In [35]:

import rdflib
import pyshacl


### Import the given RDF file to process it into a more readable format. The SPARQL query extracts all the triples from the graph.


In [36]:
def import_rdf_graph():
    g = rdflib.Graph()
    g.parse(r"C:/Users/mahar/OneDrive/Desktop/Fraunhofer/Hydrogen/First_Tests/statements.ttl", format="turtle")
    query = """SELECT DISTINCT ?url WHERE
    {
    {?s ?p ?o.
        BIND (?s AS ?url) }
         UNION
        { ?s ?p ?o. BIND (?p as ?url) }
        UNION
        { ?s ?p ?o. BIND (?o as ?url) }
    }   
    """
    results = g.query(query)
    return results


### Define a function get_delimiter to get the last '/' or '#'. For example: passing the URL https://fuelcellsworks.com/subscribers/first-injection-of-green-hydrogen-into-the-existing-northern-german-gas-pipeline-network/New_York to this function will return '/' as it is the last '/' or '#' before the last part of the URL, 'New_York'.

In [37]:
def get_delimiter(url):
    if '#' in url:
        delimiter = '#'
    else:
        delimiter = '/'
    return delimiter

### Process the namespaces further to remove extra  commas and opening brackets from the namespaces using the function further_processing_for_namespaces

In [38]:
def further_processing_for_namespaces(results):
    further_processed_list = []
    for result in results:
        temp_str = str(result).split('(')[1]
        if temp_str == 'rdflib.term.URIRef':
            uri = rdflib.term.URIRef(result)
            uri_str = str(uri)
            delimiter = get_delimiter(uri_str)
            shortened_uri_str = (('/'.join(uri_str.split(delimiter)[:-1]) + delimiter).split("(")[2]).split("'")[1]
            further_processed_list.append(shortened_uri_str)

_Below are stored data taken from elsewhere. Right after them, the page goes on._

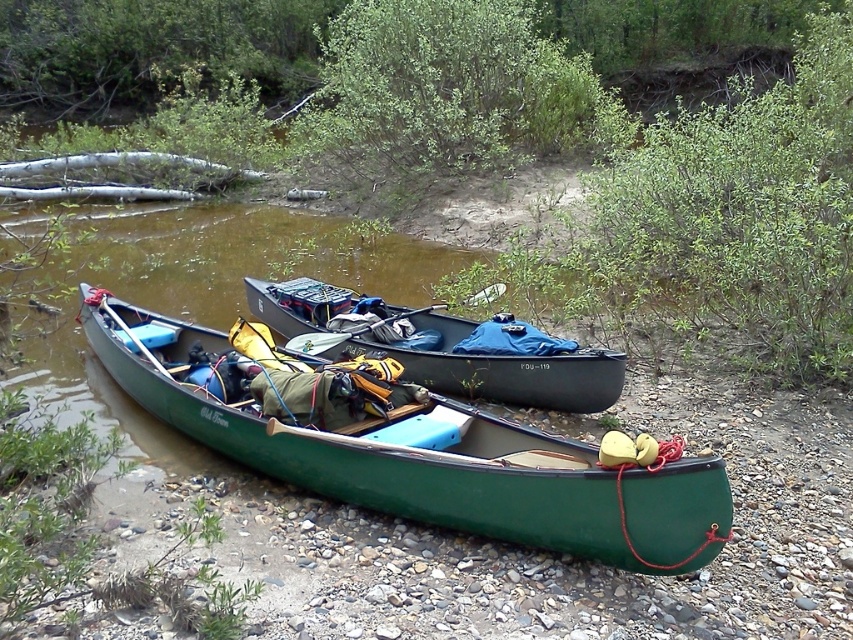 Question: Based on their relative distances, which object is farther from the white plastic paddle at center?

Choices:
 (A) green matte canoe at lower left
 (B) wooden paddle at center

Answer: (B)

Question: Is matte black canoe at center below white plastic paddle at center?

Choices:
 (A) yes
 (B) no

Answer: (A)

Question: Among these points, which one is nearest to the camera?

Choices:
 (A) (457, 360)
 (B) (527, 442)
 (C) (137, 348)

Answer: (B)

Question: Is green matte canoe at lower left above matte black canoe at center?

Choices:
 (A) no
 (B) yes

Answer: (A)

Question: Is green matte canoe at lower left below wooden paddle at center?

Choices:
 (A) no
 (B) yes

Answer: (B)

Question: Estimate the real-world distances between objects in this image. Which object is closer to the white plastic paddle at center?

Choices:
 (A) green matte canoe at lower left
 (B) matte black canoe at center
 (C) wooden paddle at center

Answer: (B)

    further_processed_list = set(further_processed_list)    
    return further_processed_list 
        


### I will now generate prefixes of length 3 for each of the namespaces using the random module. The prefixes, along with the namespaces, will be exported to the prefixes.txt text file.

In [39]:
def namespaces(processed_results):
    import random
    import string
    prefix_list = []

    df=open('C:/Users/mahar/OneDrive/Desktop/Fraunhofer/Hydrogen/First_tests/prefixes.txt','w+')
    for result in processed_results:
        prefixes = ''.join(random.choices(string.ascii_lowercase, k=3))
        prefix_list.append(prefixes)
    for prefix, result in zip(prefix_list,processed_results):
         line = "@prefix {}: <{}> .".format(prefix, result)
         df.write(line)
         df.write('\n') 
    df.close()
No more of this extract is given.